**Saved entries:**

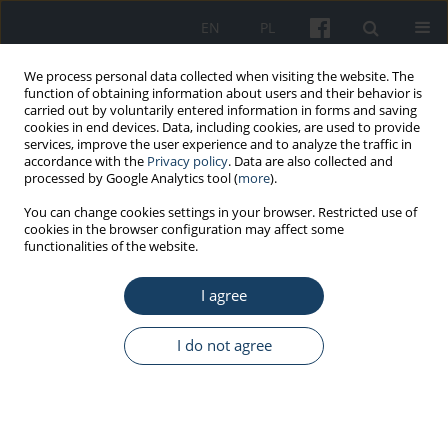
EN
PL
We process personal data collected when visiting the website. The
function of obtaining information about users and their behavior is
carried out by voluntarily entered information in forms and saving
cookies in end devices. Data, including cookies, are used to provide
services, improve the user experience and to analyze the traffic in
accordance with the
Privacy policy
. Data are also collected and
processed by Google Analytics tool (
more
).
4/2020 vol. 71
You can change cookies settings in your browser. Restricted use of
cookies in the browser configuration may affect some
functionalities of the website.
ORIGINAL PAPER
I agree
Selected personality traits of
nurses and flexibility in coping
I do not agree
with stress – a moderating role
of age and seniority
* * *
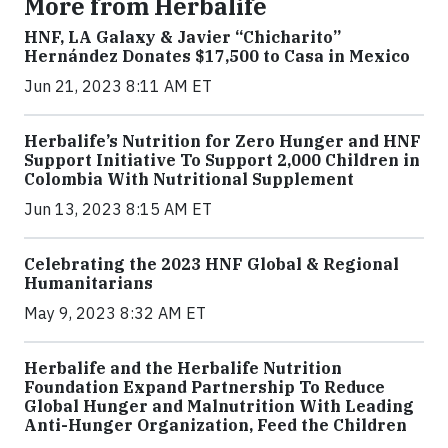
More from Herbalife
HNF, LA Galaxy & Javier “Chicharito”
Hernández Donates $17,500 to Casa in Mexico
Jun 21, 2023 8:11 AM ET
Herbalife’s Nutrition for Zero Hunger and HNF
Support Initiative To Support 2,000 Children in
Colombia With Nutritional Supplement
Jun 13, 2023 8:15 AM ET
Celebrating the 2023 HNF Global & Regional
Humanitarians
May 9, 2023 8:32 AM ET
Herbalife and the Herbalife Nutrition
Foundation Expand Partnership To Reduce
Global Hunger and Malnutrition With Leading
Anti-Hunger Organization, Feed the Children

**Assigned task:**
Give back, word for word, only the lines above from the line holding "functionalities of the website." to the line holding "of age and seniority", both included.

**Exercise output:**
functionalities of the website.
ORIGINAL PAPER
I agree
Selected personality traits of
nurses and flexibility in coping
I do not agree
with stress – a moderating role
of age and seniority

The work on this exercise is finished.